Just built this drill press table to replace my beat up one. Found the plans online. I like that it is removable and has a replaceable center.


----------



## slicksqueegie (Feb 9, 2011)

nice job!


----------



## Kenbo (Sep 16, 2008)

I've often thought about making a drill press table. Very nice work. I may have to make one some day. Thanks for sharing this one.


----------



## johnnie52 (Feb 16, 2009)

Kenbo said:


> I've often thought about making a drill press table. Very nice work. I may have to make one some day. Thanks for sharing this one.


I wasn't convinced about the usefulness of a table at the drill press until I made the one I have now. Somehow I can't imagine ever going back to not having one again. It is perhaps the single most useful modification I've ever done to one of my shop tools next to the T2 fence on the ts and I didn't even add "T" slots to mine!

I've seen this one before and always wondered about the fence getting in the way of the handle when drilling small pieces. I know I had to cut away part of my fence to get clearance. I see that you had to make clearance on yours too. Very nicely done.

How did you handle getting clearance for the lift crank? I ended up making an extension on mine and moving the crank handle out to the side of the table.


----------



## Jim West Pa (Jul 27, 2010)

*Very inspiring and nicely done jhogue.*

I was jist lookin at those in a cataloge last night and thinkin 'bout makin one myself.
I know i have enough scrappage layin around to do so.

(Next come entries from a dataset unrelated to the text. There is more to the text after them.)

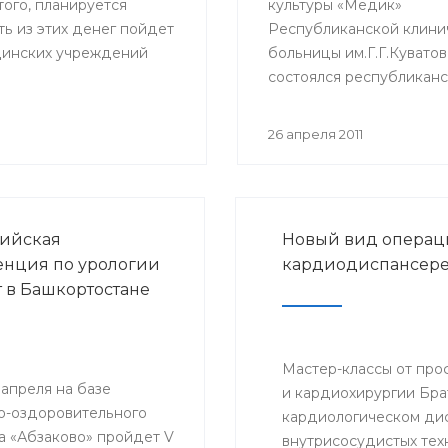
того, планируется
культуры «Медик»
ь из этих денег пойдет
Республиканской клини
цинских учреждений
больницы им.Г.Г.Куватов
состоялся республикан
семинар «Реабилитация
после инсульта», которы
26 апреля 2011
проводился для фельд
Республики Башкортост
Участниками семинара с
средние медицинские
ийская
Новый вид операц
работники фельдшерск
нция по урологии
кардиодиспансер
акушерских пунктов, се
 в Башкортостане
больниц, скорой неотл
помощи по РБ.
Мастер-классы от пр
7 апреля на базе
и кардиохирургии Бра
о-оздоровительного
кардиологическом дис
а «Абзаково» пройдет V
внутрисосудистых тех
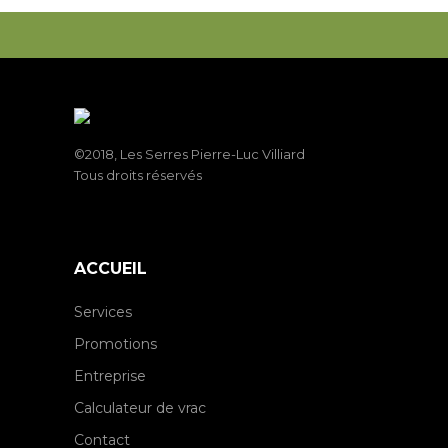
©2018, Les Serres Pierre-Luc Villiard
Tous droits réservés
ACCUEIL
Services
Promotions
Entreprise
Calculateur de vrac
Contact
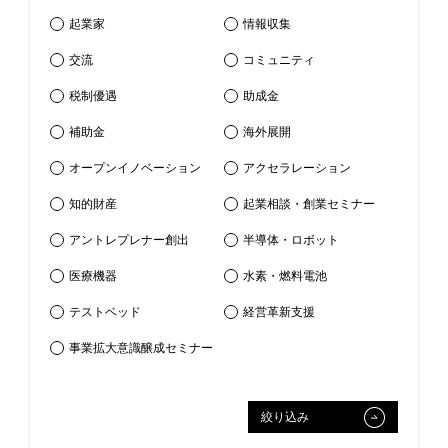
起業家
情報収集
交流
コミュニティ
税制優遇
助成金
補助金
海外展開
オープンイノベーション
アクセラレーション
知的財産
起業相談・創業セミナー
アントレプレナー創出
半導体・ロボット
医療機器
⽔素・燃料電池
テストベッド
経営革新支援
事業拡大意識醸成セミナー
絞り込み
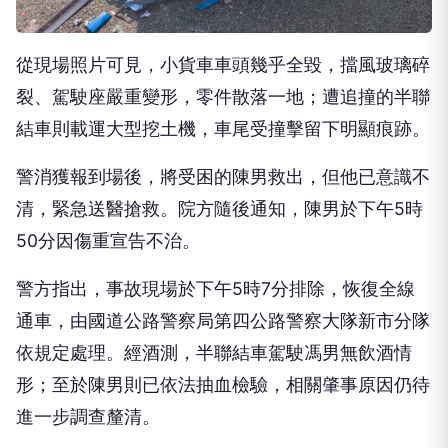
從現場照片可見，小貨車車頭幾乎全毀，擋風玻璃碎
裂、駕駛座嚴重變形，零件散落一地；遭追撞的半聯
結車則載運大型挖土機，車尾受撞擊留下明顯痕跡。
警消獲報到場後，將受困的陳男救出，但他已意識不
清，緊急送醫搶救。院方隨後通知，陳男於下午5時
50分因傷重宣告不治。
警方指出，事故現場於下午5時7分排除，恢復全線
通車，由國道公路警察局第四公路警察大隊新市分隊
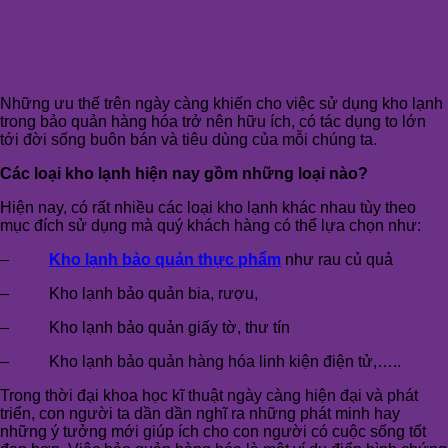
Những ưu thế trên ngày càng khiến cho việc sử dụng kho lạnh
trong bảo quản hàng hóa trở nên hữu ích, có tác dụng to lớn
tới đời sống buôn bán và tiêu dùng của mỗi chúng ta.
Các loại kho lạnh hiện nay gồm những loại nào?
Hiện nay, có rất nhiều các loại kho lạnh khác nhau tùy theo
mục đích sử dụng mà quý khách hàng có thể lựa chọn như:
–
Kho lạnh bảo quản thực phẩm
như rau củ quả
– Kho lạnh bảo quản bia, rượu,
– Kho lạnh bảo quản giấy tờ, thư tín
– Kho lạnh bảo quản hàng hóa linh kiện điện tử,…..
Trong thời đại khoa học kĩ thuật ngày càng hiện đại và phát
triển, con người ta dần dần nghĩ ra những phát minh hay
những ý tưởng mới giúp ích cho con người có cuộc sống tốt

Thanks for sharin :thumbsup:


----------



## jhogue46140 (Sep 22, 2011)

My drill press doesn't have a crank to raise and lower. It just has a toggle bolt that you loosen. However the plans I have show the table with arches on the back sides to allow for crank movement. I modified the plans and made the table square because I didnt have the crank.


----------



## johnnie52 (Feb 16, 2009)

jhogue46140 said:


> My drill press doesn't have a crank to raise and lower. It just has a toggle bolt that you loosen. However the plans I have show the table with arches on the back sides to allow for crank movement. I modified the plans and made the table square because I didnt have the crank.



OIC. Then it didn't become a problem in your case. I have a crank to raise and lower the table. Had to extent the crank to the outside of the table to get it to work. I guess even though mine is a bench top model it is a little bigger than yours so it has the crank whereas all you need to do is loosen the lock and push it up by hand.

Still that is one nice table you've made. I may put T traks in mine if I ever make a new one. So far mine works like a charm without them.


----------